The statement is made subject to the following conditions and
limitations:
(a) the statement is issued solely for purposes of the proposed
investment in ECK by NSP's wholly-owned subsidiary, NRG, and for
no other purpose;
(b) NSP shall provide advance notification of any other intent
to acquire interest in foreign utility companies and obtain
separate certification for any such additional investments;
(c) NSP shall file with the Commission:
(1) copies of all of its required filings and reports filed
with the SEC pursuant to its SEC exemption at the time it files
those reports with the SEC;
(2) copies of all SEC rulings or Orders in this matter; and
(3) an annual report on all NSP and subsidiary foreign
investments (annual Report) which shall contain the following
information:
NSP's total foreign investment to date by subsidiary and
country;
a list of all outstanding bonds issued for any foreign
investment acquired by NSP or its subsidiaries; and
NSP's consolidated capital structure, including short-term debt.
The Commission agrees with and adopts the recommendations of the
Department of Public Service which are attached and hereby
incorporated in this Order
BY ORDER OF THE COMMISSION
/s/
Burl W. Haar
Executive Secretary
(SEAL)
April 22, 1996
Securities and Exchange Commission
450 Fifth Street N.W.
Washington, DC 20549
Re: Northern States Power Company
NDPSC Docket No.
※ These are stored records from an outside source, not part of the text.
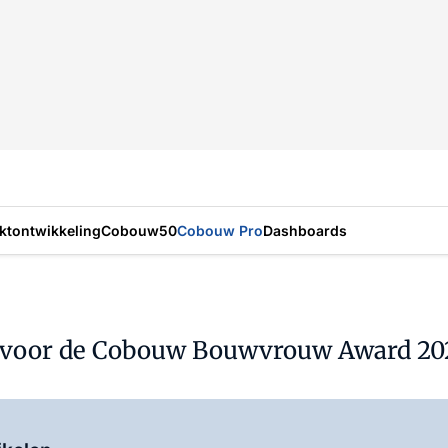
ktontwikkeling
Cobouw50
Cobouw Pro
Dashboards
en voor de Cobouw Bouwvrouw Award 20
Log in
om dit artikel te lezen.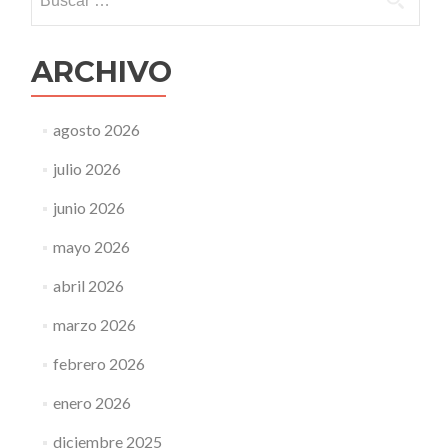
ARCHIVO
agosto 2026
julio 2026
junio 2026
mayo 2026
abril 2026
marzo 2026
febrero 2026
enero 2026
diciembre 2025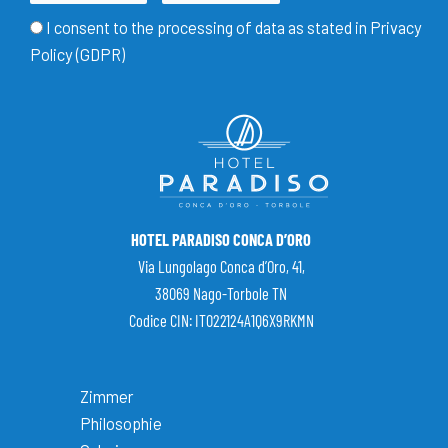
I consent to the processing of data as stated in
Privacy
Policy (GDPR)
HOTEL PARADISO CONCA D’ORO
Via Lungolago Conca d’Oro, 41,
38069 Nago-Torbole TN
Codice CIN: IT022124A1Q6X9RKMN
Zimmer
Philosophie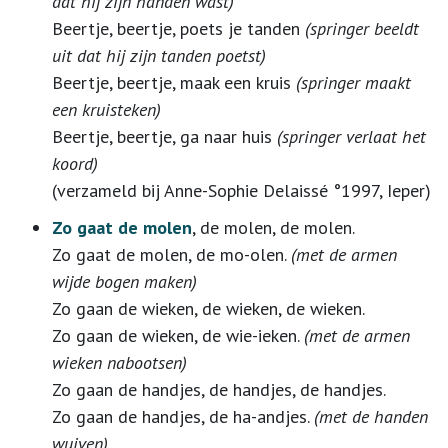
dat hij zijn handen wast)
Beertje, beertje, poets je tanden
(springer beeldt
uit dat hij zijn tanden poetst)
Beertje, beertje, maak een kruis
(springer maakt
een kruisteken)
Beertje, beertje, ga naar huis
(springer verlaat het
koord)
(verzameld bij Anne-Sophie Delaissé °1997, Ieper)
Zo gaat de molen
, de molen, de molen.
Zo gaat de molen, de mo-olen.
(met de armen
wijde bogen maken)
Zo gaan de wieken, de wieken, de wieken.
Zo gaan de wieken, de wie-ieken.
(met de armen
wieken nabootsen)
Zo gaan de handjes, de handjes, de handjes.
Zo gaan de handjes, de ha-andjes.
(met de handen
wuiven)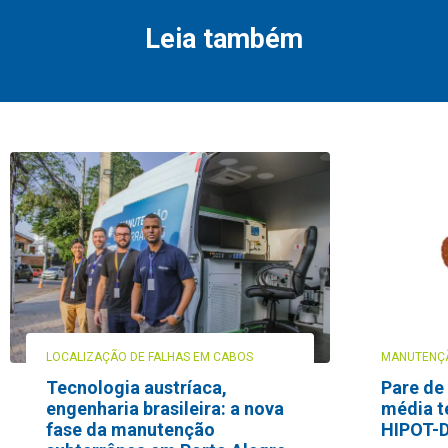
Leia também
LOCALIZAÇÃO DE FALHAS EM CABOS
MANUTENÇÃ
Tecnologia austríaca,
Pare de
engenharia brasileira: a nova
média t
fase da manutenção
HIPOT-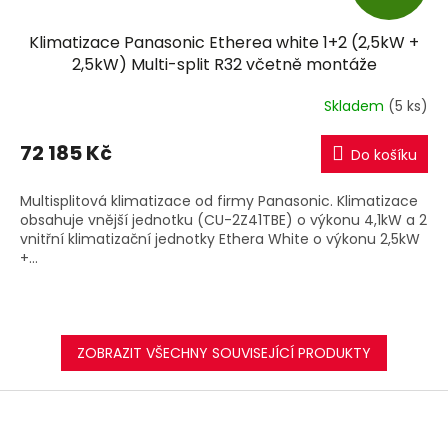
D
Klimatizace Panasonic Etherea white 1+2 (2,5kW +
A
2,5kW) Multi-split R32 včetně montáže
R
Skladem
(5 ks)
M
72 185 Kč
Do košíku
A
Multisplitová klimatizace od firmy Panasonic. Klimatizace
obsahuje vnější jednotku (CU-2Z41TBE) o výkonu 4,1kW a 2
vnitřní klimatizační jednotky Ethera White o výkonu 2,5kW
+...
ZOBRAZIT VŠECHNY SOUVISEJÍCÍ PRODUKTY
Z
á
p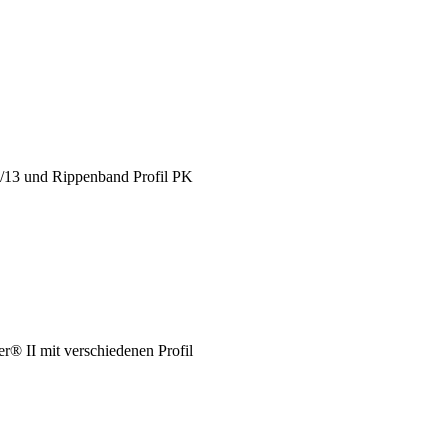
X/13 und Rippenband Profil PK
® II mit verschiedenen Profil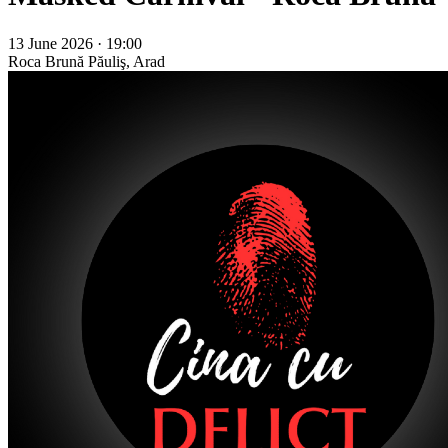
13 June 2026 · 19:00
Roca Brună
Păuliş, Arad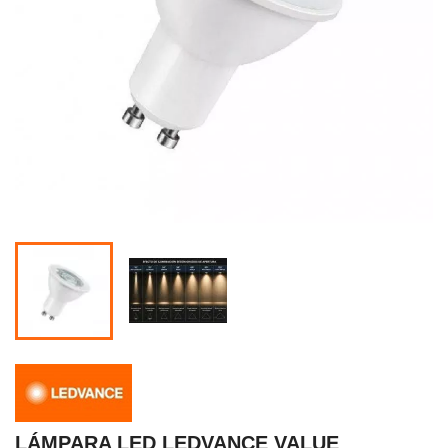
LÁMPARA LED LEDVANCE VALUE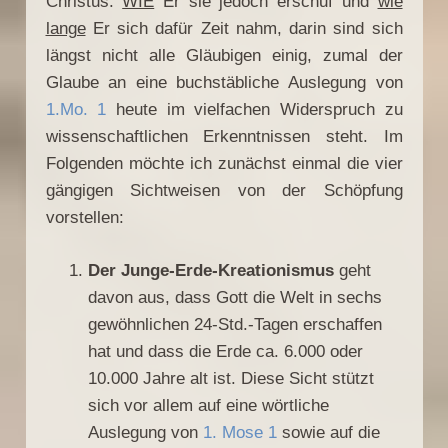
Christus.
WIE
Er sie jedoch erschuf und
wie
lange
Er sich dafür Zeit nahm, darin sind sich
längst nicht alle Gläubigen einig, zumal der
Glaube an eine buchstäbliche Auslegung von
1.Mo. 1
heute im vielfachen Widerspruch zu
wissenschaftlichen Erkenntnissen steht. Im
Folgenden möchte ich zunächst einmal die vier
gängigen Sichtweisen von der Schöpfung
vorstellen:
Der Junge-Erde-Kreationismus
geht
davon aus, dass Gott die Welt in sechs
gewöhnlichen 24-Std.-Tagen erschaffen
hat und dass die Erde ca. 6.000 oder
10.000 Jahre alt ist. Diese Sicht stützt
sich vor allem auf eine wörtliche
Auslegung von
1. Mose 1
sowie auf die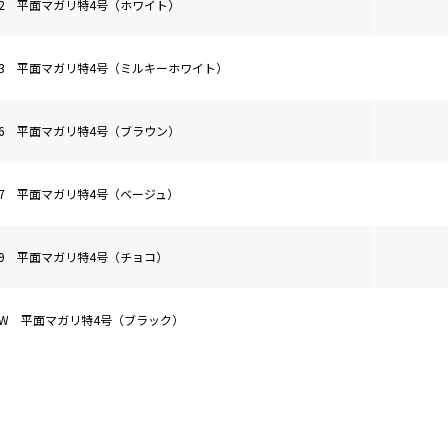
42 平面マガリ特4号（ホワイト）
43 平面マガリ特4号（ミルキーホワイト）
46 平面マガリ特4号（ブラウン）
47 平面マガリ特4号（ベージュ）
49 平面マガリ特4号（チョコ）
4W 平面マガリ特4号（ブラック）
PU-400-96-145
Gentlemen:
On May 12, 1995, Northern States Power Company (NSP) filed with
our office a petition seeking a statement from the North Dakota
Public Service Commission directed to the Securities and
Exchange Commission (SEC) regarding the potential acquisition of
an interest in Energy Center Kladno ("ECK"), ECK Generating
("ECKG"), and associated companies located in Kladno, Czech
Republic. The interest in the foreign utility will be held by
NSP's subsidiary NRG Energy, Inc.
NSP advised the North Dakota Public Service Commission that it
has filed, or will file, an application with the SEC pursuant
to Section 3 (b) of the Public Utility Holding Company Act of
1935, as amended ("PUHCA"), for an exemption from the SEC's
registration requirements with respect to this investment. NSP
states that it has filed or will file with this Commission a
copy of its notifications to the SEC. NSP has asked this
Commission to provide you with the certification contemplated
Section 33(a)(2) of the Act.
The North Dakota Public Service Commission has jurisdiction over
the retail electric rates of NSP in North Dakota under Title 49
of the North Dakota Century Code, and hereby certifies the
following:
1. That it has the authority and resources (subject to budget
constraints) to protect the ratepayers of NSP in North Dakota
regarding the proposed acquisitions; and
2. That it intends to exercise that authority to protect the
ratepayers in North Dakota.
Sincerely,
/s/ /s/ /s/
Leo M. Reinbold Susan E. Wefald Bruce Hagen
Commissioner President Commissioner
April 23, 1996
Securities and Exchange Commission
450 Fifth Street, N.W.
Washington, DC 20549
Re: Northern States Power Company
EL96-004
Gentlemen:
Northern States Power Company ("NSP"), doing business in the
State of South Dakota as a public utility, has advised this
Commission that it is considering acquiring indirectly through
a subsidiary, an interest in Energy Center Kladno ("ECK") and
ECK Generating ("ECKG") in the Czech Republic.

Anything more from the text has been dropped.